We are now left with the second issue which is whether Exhibit 1 and 3 which were not registered under the Lands Registration Law, can be admitted and relied upon by the court. It was submitted that by virtue of S.15 of the Land Registration Law of Kaduna State any instrument that is to transfer land from one person to another, must be registered and the absence of such registration made the instrument inadmissiable in evidence. The decision of Supreme Court in Oredola Okeya Trading Co. v. A.-G., Kwara State (1992) 7 NWLR (Pt. 254) 412, 9 SCNJ 13 was referred to.

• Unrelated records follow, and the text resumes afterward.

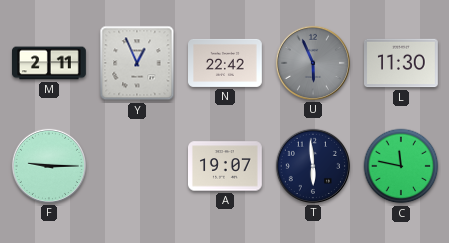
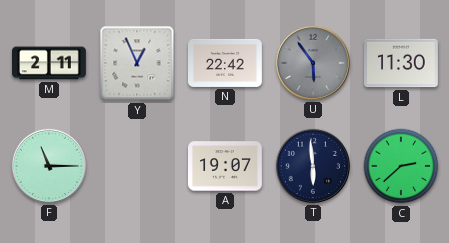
U: 5:56 -> 5:54
F: 9:15 -> 11:15
C: 11:47 -> 2:38
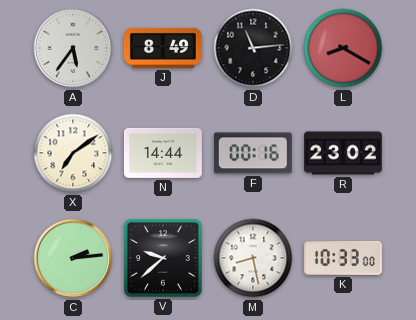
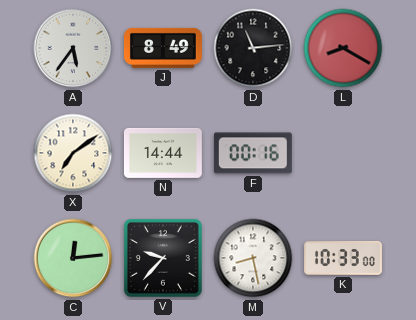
R: 23:02 -> none
C: 2:14 -> 12:14
V: 9:38 -> 9:37
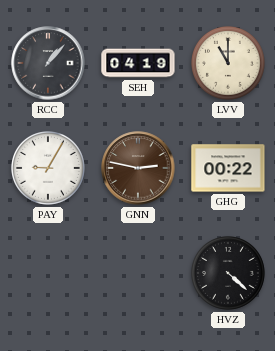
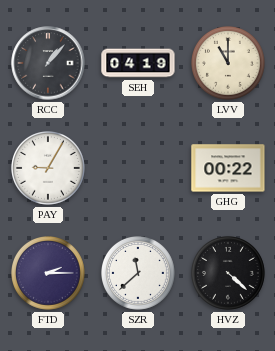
GNN: 2:47 -> none
FTD: none -> 2:15
SZR: none -> 11:38
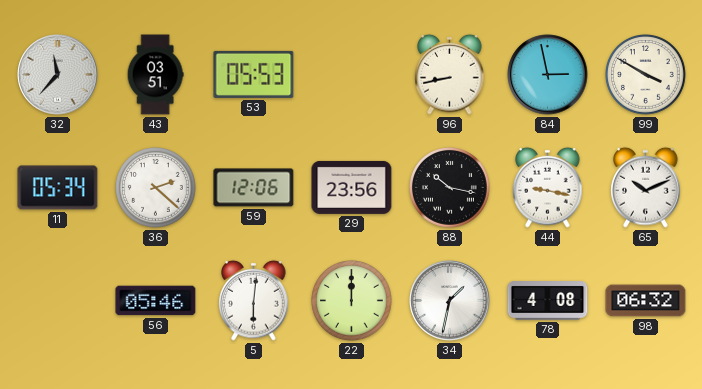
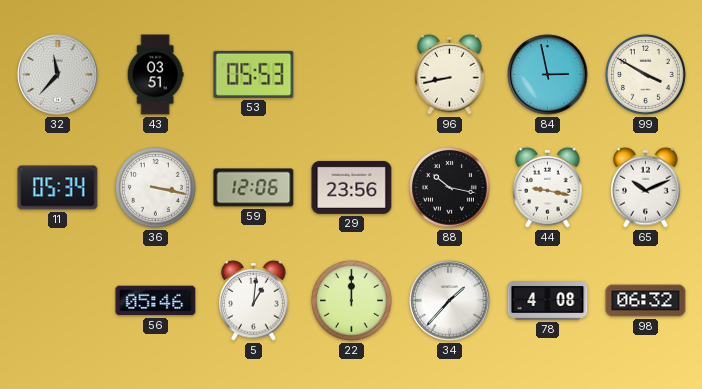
36: 2:22 -> 3:17
5: 6:01 -> 1:01
34: 1:32 -> 1:37
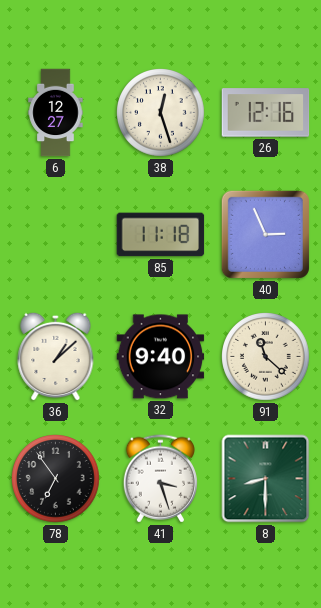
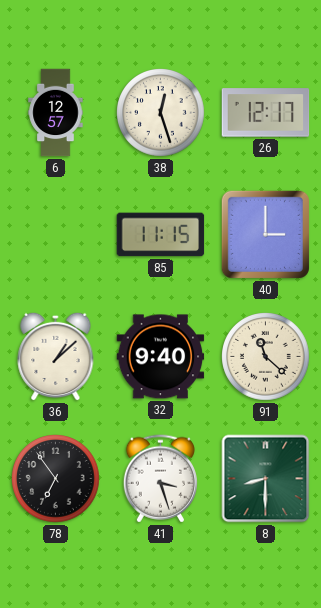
6: 12:27 -> 12:57
26: 12:16 -> 12:17
85: 11:18 -> 11:15
40: 2:56 -> 3:00
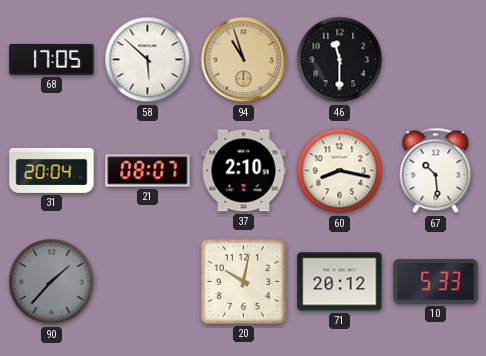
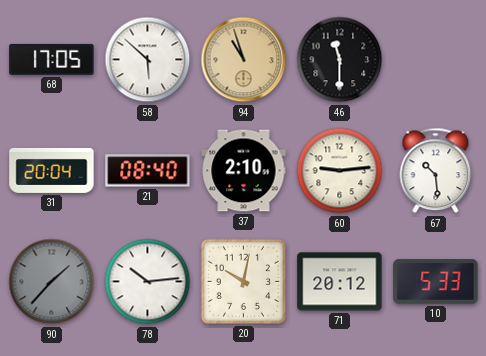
21: 08:07 -> 08:40
60: 8:17 -> 9:14
78: none -> 10:14
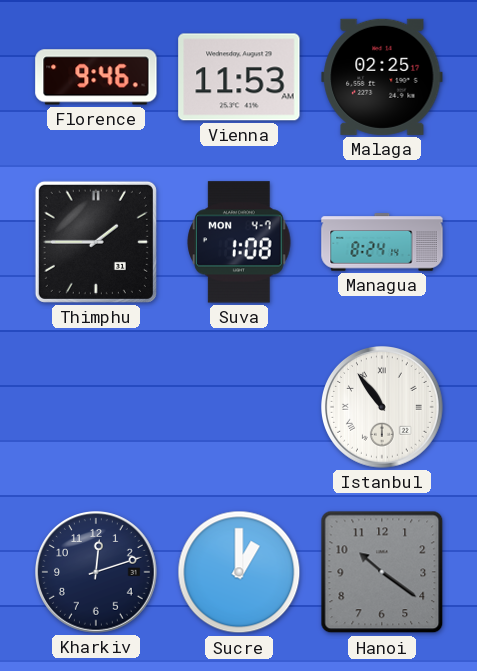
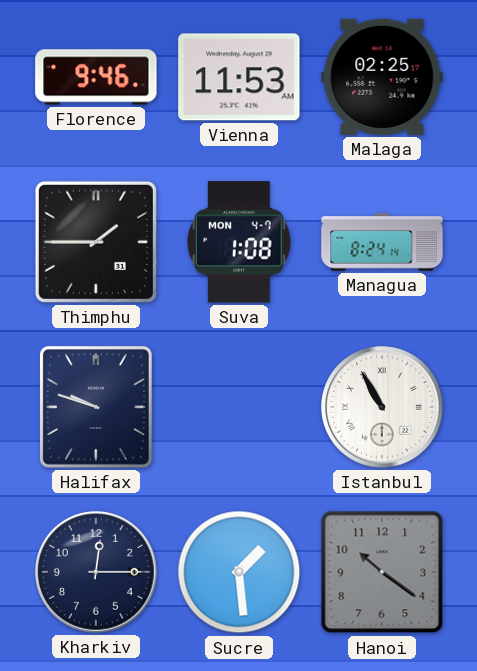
Halifax: none -> 9:48
Istanbul: 10:54 -> 10:55
Kharkiv: 12:12 -> 12:15
Sucre: 1:00 -> 1:29
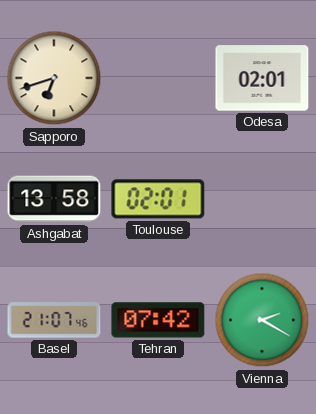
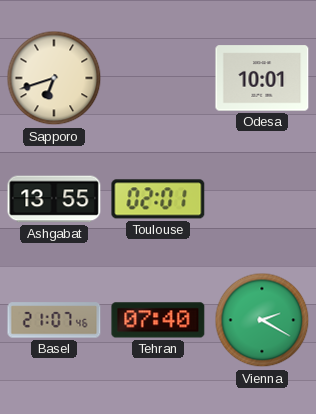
Odesa: 02:01 -> 10:01
Ashgabat: 13:58 -> 13:55
Tehran: 07:42 -> 07:40
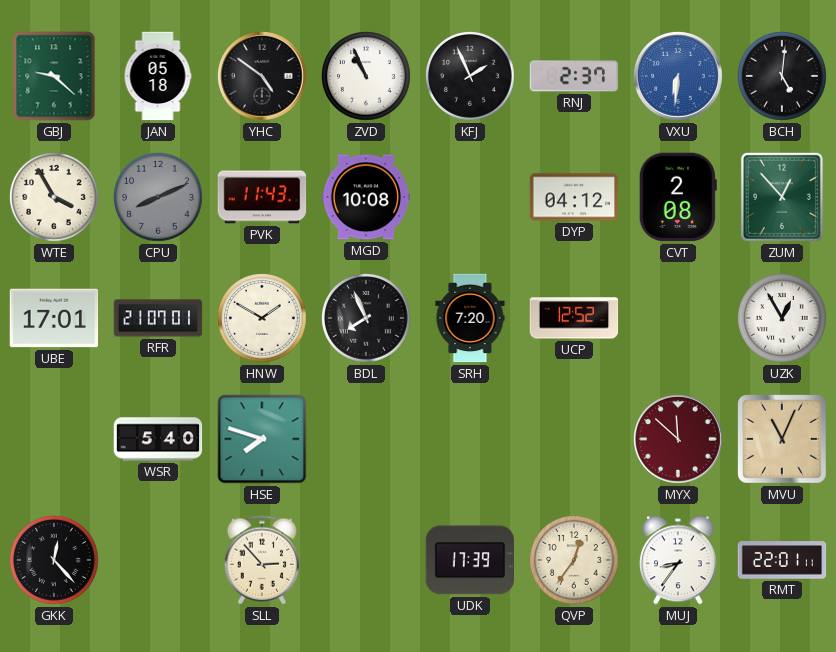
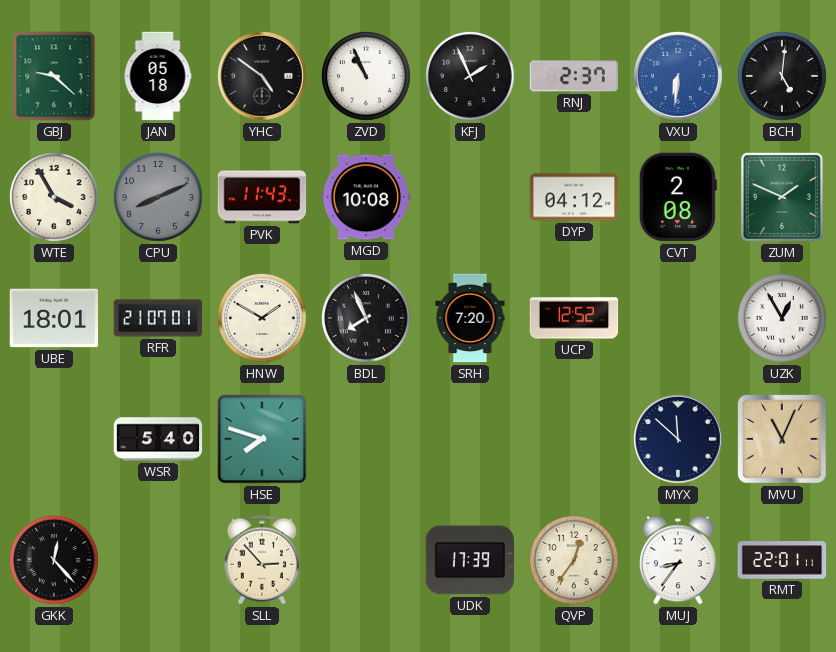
ZUM: 12:53 -> 1:49
UBE: 17:01 -> 18:01
MYX dial: burgundy -> navy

It was further submitted that since the power of attorney and the sales of agreement were wrongly admitted because they were not registered, the court was wrong to have acted upon them and urged the court to reject the findings based upon the said exhibits.
S.15 of the Land Registration Law, Cap. 85, Laws of Kaduna State, 1991 provides:-
“No instrument shall be pleaded or given in evidence in any court as affecting any land unless the same shall have been registered in the proper office as specified in section 3.”
“Instrument” is defined in section two of the said law as:-
“a document affecting land whereby one party (hereinafter called the grantor) confers, transfers, limits charges or extinguishes in favour of another party (hereinafter called the grantee) any right or title to or interest in land in, and includes a certificate of purchase and a power of attorney under which any instrument may be executed, but does not include a will.”
The two exhibits in question, exhibits P3 and P4 i.e. the sales agreement and the power of attorney qualify as instruments under the Land Registration Law of Kaduna State. They are registrable. Since they have not been registered, they can neither be pleaded or given in evidence. Even where they are pleaded, they should be ignored. Where a document is wrongly admitted in evidence without registration, it should be expunged from the record. See Ojugbale v. Olasoji (1984) 4 SC 31; Akintola v. Solana (1986) 2 NWLR (Pt. 24) 598 and Omoni v. Big Tom (1991) NWLR (Pt. 195) 93. In Oredola Okeya Trading Co. v. A.-G., Kwara State (1992) 7 NWLR (Pt. 254) 412 Ogundare JSC stated at page 424:-
“Exhibit 1 was never registered and it is the contention of the learned counsel for the defendants/respondents that it is therefore inadmissible in evidence. Section 15 of the Land Registration Law of Northern Nigeria is applicable to the present proceedings. I have already held that Exhibit 1 is an instrument. It is not in dispute that it was never registered. Therefore it should not have been admitted in evidence and having been wrongly admitted in evidence, the learned trial Judge was right in expunging it from the record.”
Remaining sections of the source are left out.